**Given entries**
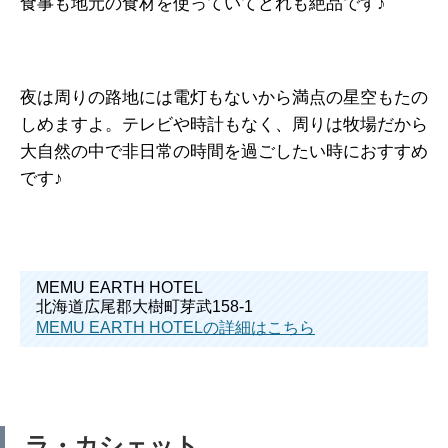
食事も地元の食材を使っていてどれも絶品です♪
夜は周りの路地には電灯もないから満点の星空もたの
しめますよ。テレビや時計もなく、周りは牧場だから
大自然の中で非日常の時間を過ごしたい時におすすめ
です♪
MEMU EARTH HOTEL
北海道広尾郡大樹町芽武158-1
MEMU EARTH HOTELの詳細はこちら
ラ・カシェット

**Work instruction**
Keep every word of the data as it is when you write it out, but drop the pictures.

**Task output**
食事も地元の食材を使っていてどれも絶品です♪
夜は周りの路地には電灯もないから満点の星空もたの
しめますよ。テレビや時計もなく、周りは牧場だから
大自然の中で非日常の時間を過ごしたい時におすすめ
です♪
MEMU EARTH HOTEL
北海道広尾郡大樹町芽武158-1
MEMU EARTH HOTELの詳細はこちら
ラ・カシェット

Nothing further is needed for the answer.